Socialism hadn't worked in Europe. But it was hanging on to the reins of power and still hoping to win back the unconverted and disillusioned. But then Barack Obama came and tried to outdo Europe in the socialism department. He wanted more than a bigger government, more even than a Nanny State under Democrat control. He wanted socialism on a grand scale including a new international order (as he told the West Point cadets just days ago) and the domination by government of private industry, private property and even such aspects of private life as religious conscience and expression.
And he is no incrementalist. He wants these things now. And he wants them bad -- so bad that even the devastating opposition now arrayed against him will not make him change his mind or his timetable.

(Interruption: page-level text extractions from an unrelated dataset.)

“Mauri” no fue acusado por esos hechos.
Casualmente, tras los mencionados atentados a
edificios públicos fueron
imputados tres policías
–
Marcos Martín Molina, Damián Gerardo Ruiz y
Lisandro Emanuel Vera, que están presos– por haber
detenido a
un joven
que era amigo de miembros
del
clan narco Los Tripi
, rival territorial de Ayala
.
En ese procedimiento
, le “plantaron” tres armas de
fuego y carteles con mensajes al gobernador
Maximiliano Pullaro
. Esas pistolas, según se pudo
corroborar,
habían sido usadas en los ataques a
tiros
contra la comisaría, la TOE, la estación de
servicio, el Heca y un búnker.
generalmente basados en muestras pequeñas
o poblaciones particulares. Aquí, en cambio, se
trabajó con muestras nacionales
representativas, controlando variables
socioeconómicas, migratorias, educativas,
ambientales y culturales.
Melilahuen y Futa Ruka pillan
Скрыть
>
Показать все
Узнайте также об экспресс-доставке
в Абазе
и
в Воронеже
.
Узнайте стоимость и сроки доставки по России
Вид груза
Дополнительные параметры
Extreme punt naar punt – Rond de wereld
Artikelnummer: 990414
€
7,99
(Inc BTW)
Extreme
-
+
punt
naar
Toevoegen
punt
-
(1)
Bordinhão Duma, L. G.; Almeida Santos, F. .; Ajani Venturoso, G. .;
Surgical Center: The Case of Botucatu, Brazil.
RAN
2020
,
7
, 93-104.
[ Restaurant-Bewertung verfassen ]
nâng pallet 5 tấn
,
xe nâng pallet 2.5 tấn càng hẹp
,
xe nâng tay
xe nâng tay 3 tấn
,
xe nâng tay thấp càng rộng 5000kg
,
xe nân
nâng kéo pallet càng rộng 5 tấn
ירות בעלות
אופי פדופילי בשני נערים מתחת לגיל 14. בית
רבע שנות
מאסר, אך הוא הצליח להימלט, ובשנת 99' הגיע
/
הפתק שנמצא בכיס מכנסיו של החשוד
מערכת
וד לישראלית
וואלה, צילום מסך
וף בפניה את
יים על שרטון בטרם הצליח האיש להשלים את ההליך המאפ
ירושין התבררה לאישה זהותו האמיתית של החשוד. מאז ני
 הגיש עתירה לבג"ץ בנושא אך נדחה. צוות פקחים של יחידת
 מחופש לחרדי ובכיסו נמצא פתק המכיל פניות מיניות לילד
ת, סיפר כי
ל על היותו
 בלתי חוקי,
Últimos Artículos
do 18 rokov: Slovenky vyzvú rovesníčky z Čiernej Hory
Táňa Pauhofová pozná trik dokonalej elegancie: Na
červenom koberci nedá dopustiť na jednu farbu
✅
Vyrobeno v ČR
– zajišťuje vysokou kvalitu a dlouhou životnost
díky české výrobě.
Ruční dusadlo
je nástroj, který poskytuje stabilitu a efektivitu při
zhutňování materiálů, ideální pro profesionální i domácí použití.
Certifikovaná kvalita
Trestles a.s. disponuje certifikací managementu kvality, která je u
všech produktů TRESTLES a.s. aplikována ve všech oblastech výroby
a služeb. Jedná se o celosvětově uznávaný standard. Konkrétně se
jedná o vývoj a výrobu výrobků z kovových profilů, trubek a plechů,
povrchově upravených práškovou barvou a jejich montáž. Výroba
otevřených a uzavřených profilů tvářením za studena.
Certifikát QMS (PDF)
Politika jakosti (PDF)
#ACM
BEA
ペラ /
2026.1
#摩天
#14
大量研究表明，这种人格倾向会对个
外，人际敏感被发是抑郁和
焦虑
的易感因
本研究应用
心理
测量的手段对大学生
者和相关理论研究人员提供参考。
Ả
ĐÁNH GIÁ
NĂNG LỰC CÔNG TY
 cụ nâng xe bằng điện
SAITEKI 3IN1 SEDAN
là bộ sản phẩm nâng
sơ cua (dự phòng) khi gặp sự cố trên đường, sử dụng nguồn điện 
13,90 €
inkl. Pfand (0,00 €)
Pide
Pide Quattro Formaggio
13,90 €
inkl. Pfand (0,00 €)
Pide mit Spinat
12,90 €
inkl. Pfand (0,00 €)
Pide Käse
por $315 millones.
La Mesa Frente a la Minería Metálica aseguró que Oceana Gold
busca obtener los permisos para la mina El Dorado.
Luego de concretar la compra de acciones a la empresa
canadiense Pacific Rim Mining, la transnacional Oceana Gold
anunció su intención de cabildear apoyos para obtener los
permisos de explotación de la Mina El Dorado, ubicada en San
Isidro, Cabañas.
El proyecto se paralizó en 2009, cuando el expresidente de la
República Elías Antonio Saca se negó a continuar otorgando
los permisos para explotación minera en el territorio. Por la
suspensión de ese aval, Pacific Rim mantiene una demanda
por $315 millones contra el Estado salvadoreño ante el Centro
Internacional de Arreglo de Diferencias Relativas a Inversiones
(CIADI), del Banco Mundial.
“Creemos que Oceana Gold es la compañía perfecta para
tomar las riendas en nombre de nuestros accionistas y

If Obama fails (and it looks increasingly likely that he will), the cause of socialism even in Europe is in grave jeopardy. The stage on which his collapse has been enacted is too big. His aching ambition and pompous sense of destiny did what liberals had always feared -- he showed the public way too clearly what the goals and the spirit of liberalism really were. And therefore their rejection was dramatic and, quite possibly, permanent.
Is socialism dying? If so, it can blame no one more than its most fervent fancier, Barack Obama.